Action item |
Copy every record below exactly.

Data |
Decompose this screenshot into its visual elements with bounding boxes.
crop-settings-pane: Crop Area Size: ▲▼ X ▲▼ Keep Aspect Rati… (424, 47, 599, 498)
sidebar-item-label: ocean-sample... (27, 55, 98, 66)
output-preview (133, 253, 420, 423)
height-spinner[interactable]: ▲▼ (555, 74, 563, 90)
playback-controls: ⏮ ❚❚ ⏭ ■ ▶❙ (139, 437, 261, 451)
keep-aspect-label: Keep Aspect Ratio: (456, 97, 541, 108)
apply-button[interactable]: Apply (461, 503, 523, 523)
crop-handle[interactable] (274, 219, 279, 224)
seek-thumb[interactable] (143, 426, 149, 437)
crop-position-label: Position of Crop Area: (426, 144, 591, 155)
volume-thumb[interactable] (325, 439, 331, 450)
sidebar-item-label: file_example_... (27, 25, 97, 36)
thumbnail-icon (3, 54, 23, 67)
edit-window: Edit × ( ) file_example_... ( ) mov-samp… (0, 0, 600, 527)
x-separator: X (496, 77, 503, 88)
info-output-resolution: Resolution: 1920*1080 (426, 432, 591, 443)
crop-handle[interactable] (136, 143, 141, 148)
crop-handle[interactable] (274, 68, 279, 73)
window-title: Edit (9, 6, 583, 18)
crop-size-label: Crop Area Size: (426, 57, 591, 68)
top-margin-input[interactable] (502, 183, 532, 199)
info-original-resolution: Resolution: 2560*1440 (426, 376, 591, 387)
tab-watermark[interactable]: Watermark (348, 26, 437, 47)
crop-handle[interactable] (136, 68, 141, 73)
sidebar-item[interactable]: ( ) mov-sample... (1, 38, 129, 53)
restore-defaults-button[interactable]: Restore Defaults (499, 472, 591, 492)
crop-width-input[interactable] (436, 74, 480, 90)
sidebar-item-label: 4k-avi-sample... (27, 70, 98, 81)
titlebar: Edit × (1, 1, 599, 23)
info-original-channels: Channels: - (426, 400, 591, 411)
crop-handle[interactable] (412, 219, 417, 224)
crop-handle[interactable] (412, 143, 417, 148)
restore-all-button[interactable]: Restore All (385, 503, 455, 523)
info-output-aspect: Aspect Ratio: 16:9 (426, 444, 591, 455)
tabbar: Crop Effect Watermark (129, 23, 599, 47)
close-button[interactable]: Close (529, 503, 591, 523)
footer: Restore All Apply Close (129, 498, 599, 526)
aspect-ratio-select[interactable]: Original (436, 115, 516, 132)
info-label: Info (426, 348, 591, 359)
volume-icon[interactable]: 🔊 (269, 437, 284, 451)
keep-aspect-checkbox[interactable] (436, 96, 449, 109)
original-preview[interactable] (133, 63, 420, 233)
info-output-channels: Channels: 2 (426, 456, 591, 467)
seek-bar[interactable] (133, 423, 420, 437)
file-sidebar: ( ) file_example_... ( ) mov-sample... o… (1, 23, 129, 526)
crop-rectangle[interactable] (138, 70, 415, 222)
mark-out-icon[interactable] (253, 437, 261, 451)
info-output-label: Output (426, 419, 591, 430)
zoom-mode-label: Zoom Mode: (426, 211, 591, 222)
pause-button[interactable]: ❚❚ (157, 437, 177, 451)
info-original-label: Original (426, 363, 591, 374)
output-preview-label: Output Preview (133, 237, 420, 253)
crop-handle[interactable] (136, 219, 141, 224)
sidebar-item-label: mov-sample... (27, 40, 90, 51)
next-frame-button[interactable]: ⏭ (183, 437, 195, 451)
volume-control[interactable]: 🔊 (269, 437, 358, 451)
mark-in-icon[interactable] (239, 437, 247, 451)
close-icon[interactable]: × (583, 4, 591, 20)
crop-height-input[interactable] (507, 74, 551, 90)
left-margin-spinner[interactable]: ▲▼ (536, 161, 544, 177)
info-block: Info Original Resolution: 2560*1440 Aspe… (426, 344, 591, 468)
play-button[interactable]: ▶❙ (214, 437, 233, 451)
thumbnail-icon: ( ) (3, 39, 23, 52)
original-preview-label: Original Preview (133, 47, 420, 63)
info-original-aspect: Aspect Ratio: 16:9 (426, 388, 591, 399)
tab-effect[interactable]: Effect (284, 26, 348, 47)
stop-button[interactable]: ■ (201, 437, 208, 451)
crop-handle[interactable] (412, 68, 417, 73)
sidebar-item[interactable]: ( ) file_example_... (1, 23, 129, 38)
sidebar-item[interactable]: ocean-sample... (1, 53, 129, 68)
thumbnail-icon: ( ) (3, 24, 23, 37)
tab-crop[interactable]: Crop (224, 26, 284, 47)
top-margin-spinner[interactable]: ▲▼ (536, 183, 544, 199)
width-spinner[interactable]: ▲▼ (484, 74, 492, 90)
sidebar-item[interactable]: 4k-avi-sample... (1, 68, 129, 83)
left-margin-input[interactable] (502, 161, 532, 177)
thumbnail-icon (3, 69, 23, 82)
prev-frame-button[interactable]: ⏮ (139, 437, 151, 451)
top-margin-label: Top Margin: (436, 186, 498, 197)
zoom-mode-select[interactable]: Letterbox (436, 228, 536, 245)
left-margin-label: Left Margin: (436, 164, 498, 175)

Your response |
Decompose this screenshot into its visual elements with bounding boxes.
crop-settings-pane: Crop Area Size: ▲▼ X ▲▼ Keep Aspect Rati… (424, 47, 599, 498)
sidebar-item-label: ocean-sample... (27, 55, 98, 66)
output-preview (133, 253, 420, 423)
height-spinner[interactable]: ▲▼ (555, 74, 563, 90)
playback-controls: ⏮ ❚❚ ⏭ ■ ▶❙ (139, 437, 261, 451)
keep-aspect-label: Keep Aspect Ratio: (456, 97, 541, 108)
apply-button[interactable]: Apply (461, 503, 523, 523)
crop-handle[interactable] (274, 219, 279, 224)
seek-thumb[interactable] (143, 426, 149, 437)
crop-position-label: Position of Crop Area: (426, 144, 591, 155)
volume-thumb[interactable] (325, 439, 331, 450)
sidebar-item-label: file_example_... (27, 25, 97, 36)
thumbnail-icon (3, 54, 23, 67)
edit-window: Edit × ( ) file_example_... ( ) mov-samp… (0, 0, 600, 527)
x-separator: X (496, 77, 503, 88)
info-output-resolution: Resolution: 1920*1080 (426, 432, 591, 443)
crop-handle[interactable] (136, 143, 141, 148)
crop-handle[interactable] (274, 68, 279, 73)
window-title: Edit (9, 6, 583, 18)
crop-size-label: Crop Area Size: (426, 57, 591, 68)
top-margin-input[interactable] (502, 183, 532, 199)
info-original-resolution: Resolution: 2560*1440 (426, 376, 591, 387)
tab-watermark[interactable]: Watermark (348, 26, 437, 47)
crop-handle[interactable] (136, 68, 141, 73)
sidebar-item[interactable]: ( ) mov-sample... (1, 38, 129, 53)
restore-defaults-button[interactable]: Restore Defaults (499, 472, 591, 492)
crop-width-input[interactable] (436, 74, 480, 90)
sidebar-item-label: 4k-avi-sample... (27, 70, 98, 81)
titlebar: Edit × (1, 1, 599, 23)
info-original-channels: Channels: - (426, 400, 591, 411)
crop-handle[interactable] (412, 219, 417, 224)
crop-handle[interactable] (412, 143, 417, 148)
restore-all-button[interactable]: Restore All (385, 503, 455, 523)
info-output-aspect: Aspect Ratio: 16:9 (426, 444, 591, 455)
tabbar: Crop Effect Watermark (129, 23, 599, 47)
close-button[interactable]: Close (529, 503, 591, 523)
footer: Restore All Apply Close (129, 498, 599, 526)
aspect-ratio-select[interactable]: Original (436, 115, 516, 132)
info-label: Info (426, 348, 591, 359)
volume-icon[interactable]: 🔊 (269, 437, 284, 451)
keep-aspect-checkbox[interactable] (436, 96, 449, 109)
original-preview[interactable] (133, 63, 420, 233)
info-output-channels: Channels: 2 (426, 456, 591, 467)
seek-bar[interactable] (133, 423, 420, 437)
file-sidebar: ( ) file_example_... ( ) mov-sample... o… (1, 23, 129, 526)
crop-rectangle[interactable] (138, 70, 415, 222)
mark-out-icon[interactable] (253, 437, 261, 451)
info-output-label: Output (426, 419, 591, 430)
zoom-mode-label: Zoom Mode: (426, 211, 591, 222)
pause-button[interactable]: ❚❚ (157, 437, 177, 451)
info-original-label: Original (426, 363, 591, 374)
output-preview-label: Output Preview (133, 237, 420, 253)
crop-handle[interactable] (136, 219, 141, 224)
sidebar-item-label: mov-sample... (27, 40, 90, 51)
next-frame-button[interactable]: ⏭ (183, 437, 195, 451)
volume-control[interactable]: 🔊 (269, 437, 358, 451)
mark-in-icon[interactable] (239, 437, 247, 451)
close-icon[interactable]: × (583, 4, 591, 20)
crop-height-input[interactable] (507, 74, 551, 90)
left-margin-spinner[interactable]: ▲▼ (536, 161, 544, 177)
info-block: Info Original Resolution: 2560*1440 Aspe… (426, 344, 591, 468)
play-button[interactable]: ▶❙ (214, 437, 233, 451)
thumbnail-icon: ( ) (3, 39, 23, 52)
original-preview-label: Original Preview (133, 47, 420, 63)
info-original-aspect: Aspect Ratio: 16:9 (426, 388, 591, 399)
tab-effect[interactable]: Effect (284, 26, 348, 47)
stop-button[interactable]: ■ (201, 437, 208, 451)
crop-handle[interactable] (412, 68, 417, 73)
sidebar-item[interactable]: ( ) file_example_... (1, 23, 129, 38)
sidebar-item[interactable]: ocean-sample... (1, 53, 129, 68)
thumbnail-icon: ( ) (3, 24, 23, 37)
tab-crop[interactable]: Crop (224, 26, 284, 47)
top-margin-spinner[interactable]: ▲▼ (536, 183, 544, 199)
width-spinner[interactable]: ▲▼ (484, 74, 492, 90)
sidebar-item[interactable]: 4k-avi-sample... (1, 68, 129, 83)
left-margin-input[interactable] (502, 161, 532, 177)
thumbnail-icon (3, 69, 23, 82)
prev-frame-button[interactable]: ⏮ (139, 437, 151, 451)
top-margin-label: Top Margin: (436, 186, 498, 197)
zoom-mode-select[interactable]: Letterbox (436, 228, 536, 245)
left-margin-label: Left Margin: (436, 164, 498, 175)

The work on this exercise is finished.